WHAT YOU NEED TO DO:
Find the lines in the records below that contain "Pelley", and report each of them.

Items from a data source:
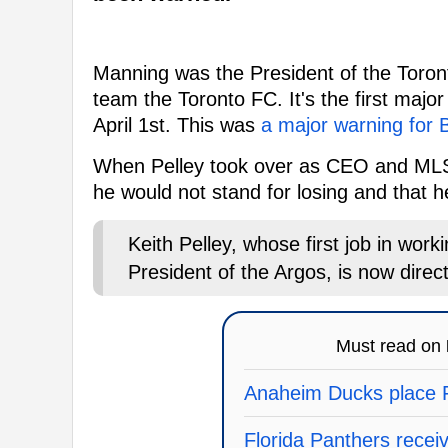
Manning was the President of the Toron
team the Toronto FC. It's the first maj
April 1st. This was
a major warning for
When Pelley took over as CEO and MLSE
he would not stand for losing and that
Keith Pelley, whose first job in work
President of the Argos, is now direct
Must read on
Anaheim Ducks place F
Florida Panthers recei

COMPLETED EXERCISE:
When Pelley took over as CEO and MLSE
Keith Pelley, whose first job in work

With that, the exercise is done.